> AIM OF THE TASK: Every record below is to be restated verbatim, though its images are not.

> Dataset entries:
-----

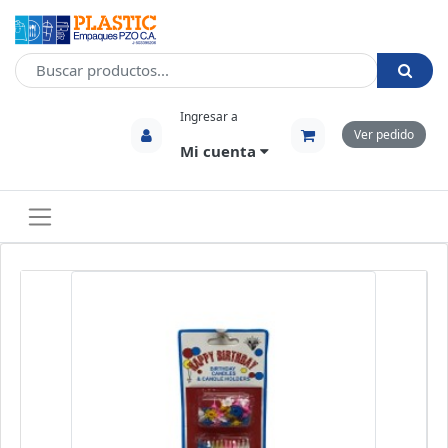
Ingresar a
Ver pedido
Mi cuenta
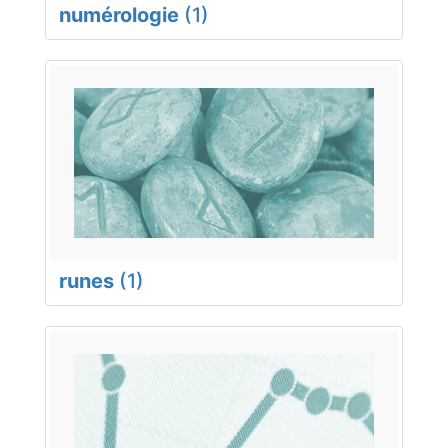
numérologie
(1)
runes
(1)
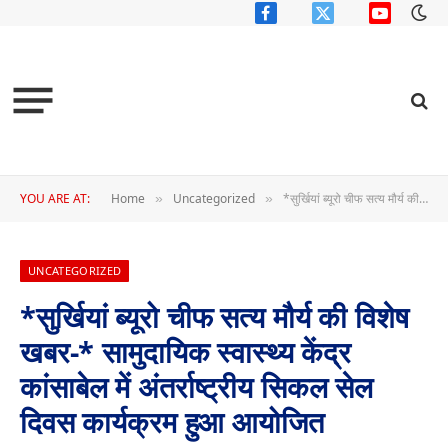
Facebook
X
YouTube
(Twitter)
YOU ARE AT:
Home
Uncategorized
*सुर्खियां ब्यूरो चीफ सत्य मौर्य की विशेष खबर-* सामुदायिक स्वास्थ्य केंद्र कांसाबेल में अंतर्राष्ट्रीय सिकल सेल दिवस कार्यक्रम हुआ आयोजित
»
»
UNCATEGORIZED
*सुर्खियां ब्यूरो चीफ सत्य मौर्य की विशेष
खबर-* सामुदायिक स्वास्थ्य केंद्र
कांसाबेल में अंतर्राष्ट्रीय सिकल सेल
दिवस कार्यक्रम हुआ आयोजित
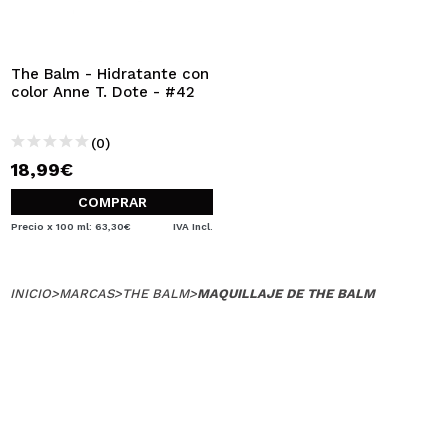
QUIERO REGISTRARME
Al crear una cuenta en Maquillalia.com podrás realizar
tus compras rápidamente, revisar el estado de tus
The Balm - Hidratante con
pedidos y consultar tus operaciones anteriores.
color Anne T. Dote - #42
(0)
CREAR CUENTA
18,99€
COMPRAR
Precio x 100 ml: 63,30€
IVA Incl.
INICIO
>
MARCAS
>
THE BALM
>
MAQUILLAJE DE THE BALM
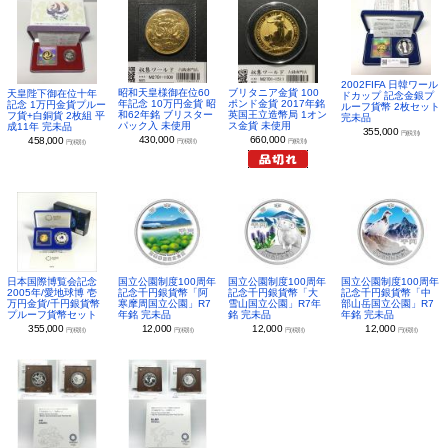
2002FIFA 日韓ワール
昭和天皇様御在位60
ブリタニア金貨 100
天皇陛下御在位十年
ドカップ 記念金銀プ
年記念 10万円金貨 昭
ポンド金貨 2017年銘
記念 1万円金貨プルー
ルーフ貨幣 2枚セット
和62年銘 ブリスター
英国王立造幣局 1オン
フ貨+白銅貨 2枚組 平
完未品
パック入 未使用
ス金貨 未使用
成11年 完未品
355,000
円(税別)
430,000
660,000
458,000
円(税別)
円(税別)
円(税別)
日本国際博覧会記念
国立公園制度100周年
国立公園制度100周年
国立公園制度100周年
2005年/愛地球博 壱
記念千円銀貨幣「阿
記念千円銀貨幣「大
記念千円銀貨幣「中
万円金貨/千円銀貨幣
寒摩周国立公園」R7
雪山国立公園」R7年
部山岳国立公園」R7
プルーフ貨幣セット
年銘 完未品
銘 完未品
年銘 完未品
355,000
12,000
12,000
12,000
円(税別)
円(税別)
円(税別)
円(税別)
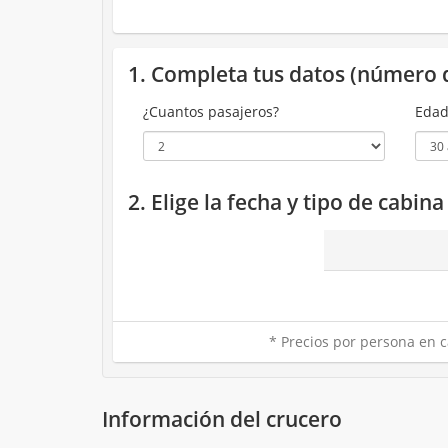
1. Completa tus datos (número 
¿Cuantos pasajeros?
Edad
2. Elige la fecha y tipo de cabin
* Precios por persona en c
Información del crucero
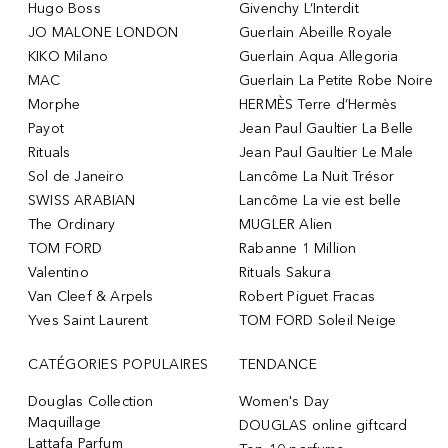
Hugo Boss
Givenchy L’Interdit
JO MALONE LONDON
Guerlain Abeille Royale
KIKO Milano
Guerlain Aqua Allegoria
MAC
Guerlain La Petite Robe Noire
Morphe
HERMÈS Terre d’Hermès
Payot
Jean Paul Gaultier La Belle
Rituals
Jean Paul Gaultier Le Male
Sol de Janeiro
Lancôme La Nuit Trésor
SWISS ARABIAN
Lancôme La vie est belle
The Ordinary
MUGLER Alien
TOM FORD
Rabanne 1 Million
Valentino
Rituals Sakura
Van Cleef & Arpels
Robert Piguet Fracas
Yves Saint Laurent
TOM FORD Soleil Neige
CATÉGORIES POPULAIRES
TENDANCE
Douglas Collection
Women's Day
Maquillage
DOUGLAS online giftcard
Lattafa Parfum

-----

> SOLUTION TO THE EXERCISE:
Ingresar a
Ver pedido
Mi cuenta
numérologie
(1)
runes
(1)
Facebook
X
YouTube
(Twitter)
YOU ARE AT:
Home
Uncategorized
*सुर्खियां ब्यूरो चीफ सत्य मौर्य की विशेष खबर-* सामुदायिक स्वास्थ्य केंद्र कांसाबेल में अंतर्राष्ट्रीय सिकल सेल दिवस कार्यक्रम हुआ आयोजित
»
»
UNCATEGORIZED
*सुर्खियां ब्यूरो चीफ सत्य मौर्य की विशेष
खबर-* सामुदायिक स्वास्थ्य केंद्र
कांसाबेल में अंतर्राष्ट्रीय सिकल सेल
दिवस कार्यक्रम हुआ आयोजित
QUIERO REGISTRARME
Al crear una cuenta en Maquillalia.com podrás realizar
tus compras rápidamente, revisar el estado de tus
The Balm - Hidratante con
pedidos y consultar tus operaciones anteriores.
color Anne T. Dote - #42
(0)
CREAR CUENTA
18,99€
COMPRAR
Precio x 100 ml: 63,30€
IVA Incl.
INICIO
>
MARCAS
>
THE BALM
>
MAQUILLAJE DE THE BALM
2002FIFA 日韓ワール
昭和天皇様御在位60
ブリタニア金貨 100
天皇陛下御在位十年
ドカップ 記念金銀プ
年記念 10万円金貨 昭
ポンド金貨 2017年銘
記念 1万円金貨プルー
ルーフ貨幣 2枚セット
和62年銘 ブリスター
英国王立造幣局 1オン
フ貨+白銅貨 2枚組 平
完未品
パック入 未使用
ス金貨 未使用
成11年 完未品
355,000
円(税別)
430,000
660,000
458,000
円(税別)
円(税別)
円(税別)
日本国際博覧会記念
国立公園制度100周年
国立公園制度100周年
国立公園制度100周年
2005年/愛地球博 壱
記念千円銀貨幣「阿
記念千円銀貨幣「大
記念千円銀貨幣「中
万円金貨/千円銀貨幣
寒摩周国立公園」R7
雪山国立公園」R7年
部山岳国立公園」R7
プルーフ貨幣セット
年銘 完未品
銘 完未品
年銘 完未品
355,000
12,000
12,000
12,000
円(税別)
円(税別)
円(税別)
円(税別)
1. Completa tus datos (número 
¿Cuantos pasajeros?
Edad
2. Elige la fecha y tipo de cabin
* Precios por persona en c
Información del crucero
Hugo Boss
Givenchy L’Interdit
JO MALONE LONDON
Guerlain Abeille Royale
KIKO Milano
Guerlain Aqua Allegoria
MAC
Guerlain La Petite Robe Noire
Morphe
HERMÈS Terre d’Hermès
Payot
Jean Paul Gaultier La Belle
Rituals
Jean Paul Gaultier Le Male
Sol de Janeiro
Lancôme La Nuit Trésor
SWISS ARABIAN
Lancôme La vie est belle
The Ordinary
MUGLER Alien
TOM FORD
Rabanne 1 Million
Valentino
Rituals Sakura
Van Cleef & Arpels
Robert Piguet Fracas
Yves Saint Laurent
TOM FORD Soleil Neige
CATÉGORIES POPULAIRES
TENDANCE
Douglas Collection
Women's Day
Maquillage
DOUGLAS online giftcard
Lattafa Parfum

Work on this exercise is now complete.